# Dose lower for higher extraction and balanced flavours?



## emc2 (Aug 21, 2016)

I came across this interesting article. Not sure if this has been discussed before

http://www.coffeecuppers.com/Espresso.htm

It seems to suggest that with 'speciality espresso', a lower dose and fine grind will produce more balanced cups. Current techniques with higher doses as compared to the traditional methods almost always produce underextracted coffee.


----------



## Mrboots2u (May 10, 2013)

emc2 said:


> I came across this interesting article. Not sure if this has been discussed before
> 
> http://www.coffeecuppers.com/Espresso.htm
> 
> It seems to suggest that with 'speciality espresso', a lower dose and fine grind will produce more balanced cups. Current techniques with higher doses as compared to the traditional methods almost always produce underextracted coffee.
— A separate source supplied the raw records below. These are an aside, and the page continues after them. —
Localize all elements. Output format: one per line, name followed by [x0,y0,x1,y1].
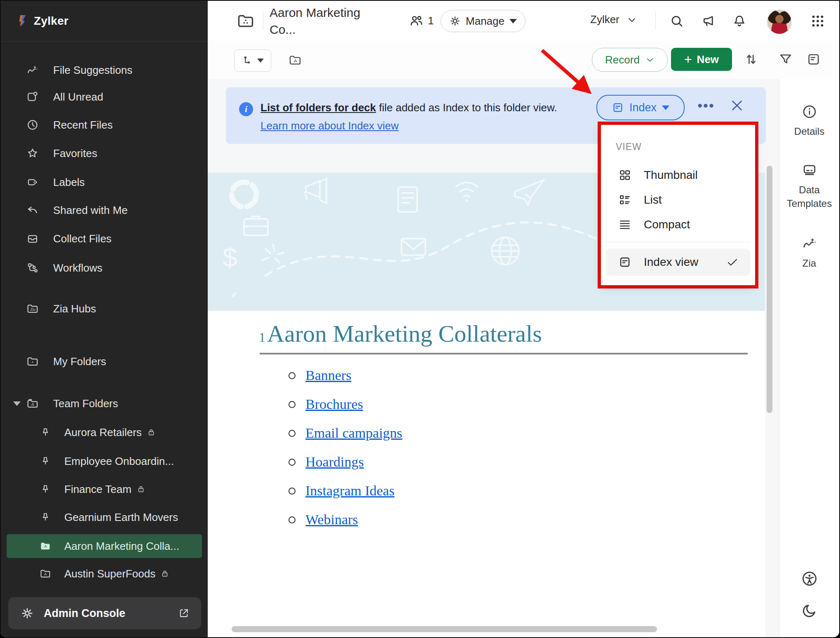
bell-icon[interactable] [732,14,747,28]
lock-icon [136,485,145,494]
manage-button[interactable]: Manage [441,10,526,32]
sidebar-item-label: File Suggestions [53,64,132,77]
index-doc-icon [612,101,624,114]
close-icon[interactable] [730,98,744,113]
sidebar-item-label: Aurora Retailers [64,426,142,439]
panel-item-label: Data Templates [785,183,834,210]
banner-message-text: file added as Index to this folder view. [376,101,557,114]
menu-item-compact[interactable]: Compact [601,212,755,237]
toolbar: Record + New [208,41,839,79]
record-label: Record [605,54,640,66]
apps-grid-icon[interactable] [810,14,825,28]
panel-view-icon[interactable] [806,52,821,67]
banner-file-name[interactable]: List of folders for deck [260,101,376,114]
more-options-icon[interactable]: ••• [696,93,716,118]
panel-item-zia[interactable]: Zia [779,236,839,270]
org-switcher[interactable]: Zylker [590,13,637,26]
tree-select-icon [242,55,253,66]
accessibility-button[interactable] [779,570,839,587]
sidebar-item-collect-files[interactable]: Collect Files [1,227,208,251]
index-doc-icon [618,256,631,269]
lock-icon [147,428,156,437]
folder-filled-icon [40,540,51,552]
list-item: Webinars [289,505,402,534]
chevron-down-icon [627,15,637,25]
menu-item-index-view-selected[interactable]: Index view [606,249,750,276]
search-icon[interactable] [669,14,684,28]
sidebar-item-gearnium-earth-movers[interactable]: Gearnium Earth Movers [1,505,208,529]
panel-item-data-templates[interactable]: Data Templates [779,162,839,210]
sidebar-item-label: Recent Files [53,119,113,131]
panel-item-label: Zia [785,256,834,270]
new-button[interactable]: + New [671,48,732,71]
shared-arrow-icon [26,204,39,216]
sidebar-item-austin-superfoods[interactable]: Austin SuperFoods [1,562,208,586]
index-button-label: Index [629,101,657,114]
avatar[interactable] [767,9,792,35]
index-view-dropdown-button[interactable]: Index [596,95,685,120]
sidebar-item-aurora-retailers[interactable]: Aurora Retailers [1,420,208,444]
list-item: Instagram Ideas [289,476,402,505]
sidebar-item-label: Zia Hubs [53,303,96,315]
sidebar-item-label: Workflows [53,262,102,274]
vertical-scrollbar[interactable] [767,166,772,413]
doc-link-instagram-ideas[interactable]: Instagram Ideas [305,483,394,499]
record-button[interactable]: Record [592,48,668,72]
menu-item-thumbnail[interactable]: Thumbnail [601,163,755,188]
doc-link-email-campaigns[interactable]: Email campaigns [305,425,402,441]
menu-item-list[interactable]: List [601,188,755,212]
learn-more-link[interactable]: Learn more about Index view [260,120,399,132]
panel-item-details[interactable]: Details [779,104,839,138]
sidebar-item-workflows[interactable]: Workflows [1,256,208,280]
sidebar-item-finance-team[interactable]: Finance Team [1,477,208,501]
horizontal-scrollbar[interactable] [232,626,657,632]
sidebar-item-label: Team Folders [53,397,118,410]
doc-link-brochures[interactable]: Brochures [305,396,363,412]
admin-console-button[interactable]: Admin Console [8,597,201,629]
unread-icon [26,91,39,103]
sidebar-item-all-unread[interactable]: All Unread [1,85,208,109]
view-dropdown-menu: VIEW Thumbnail List Compact Index view [601,125,755,285]
list-item: Email campaigns [289,419,402,448]
document-title-text: Aaron Marketing Collaterals [267,320,542,347]
gear-icon [449,15,461,27]
sidebar-item-file-suggestions[interactable]: File Suggestions [1,58,208,82]
menu-item-label: Index view [644,256,698,269]
doc-link-banners[interactable]: Banners [305,368,351,383]
zia-sparkle-icon [26,64,39,76]
folder-tree-icon[interactable] [237,12,255,30]
filter-icon[interactable] [778,52,793,67]
sidebar-item-favorites[interactable]: Favorites [1,141,208,165]
expander-caret-icon[interactable] [13,401,21,406]
chevron-down-icon [509,19,517,23]
new-folder-icon[interactable] [289,54,302,67]
thumbnail-icon [618,169,631,182]
org-label: Zylker [590,13,619,26]
sidebar-item-my-folders[interactable]: My Folders [1,349,208,373]
sidebar-item-shared-with-me[interactable]: Shared with Me [1,198,208,222]
zia-sparkle-icon [802,236,817,251]
tree-view-select-button[interactable] [234,49,271,72]
pin-icon [40,427,51,438]
gear-icon [21,607,34,620]
sidebar-item-zia-hubs[interactable]: Zia Zia Hubs [1,297,208,321]
sidebar-item-label: Labels [53,176,85,189]
sort-icon[interactable] [744,52,758,67]
members-count-button[interactable]: 1 [409,13,434,28]
title-divider [260,353,748,354]
chevron-down-icon [645,55,655,64]
top-header: Aaron Marketing Co... 1 Manage Zylker [208,1,839,42]
collect-tray-icon [26,232,39,245]
sidebar-item-aaron-marketing-selected[interactable]: Aaron Marketing Colla... [7,534,202,558]
sidebar-item-recent-files[interactable]: Recent Files [1,113,208,137]
sidebar-item-labels[interactable]: Labels [1,170,208,194]
sidebar-item-employee-onboarding[interactable]: Employee Onboardin... [1,449,208,473]
sidebar-item-label: Shared with Me [53,204,128,217]
doc-link-webinars[interactable]: Webinars [305,512,358,528]
page-title: Aaron Marketing Co... [270,4,373,38]
dark-mode-button[interactable] [779,603,839,619]
right-panel: Details Data Templates Zia [779,79,839,637]
megaphone-icon[interactable] [702,14,716,28]
doc-link-hoardings[interactable]: Hoardings [305,454,364,470]
sidebar-item-team-folders[interactable]: Team Folders [1,392,208,415]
That article is from 2007, things have moved on since then.


----------



## Xpenno (Nov 12, 2012)

That was also from a time when speciality almost always meant super light roast which was much harder to extract. Most roasters have moved on from this.

The premise is still true of course, you can lower your dose, grind finer and for the same brew recipe (assuming an even extraction) then you will get a higher extraction yield up to a point. Just remember that higher doesn't mean better.


----------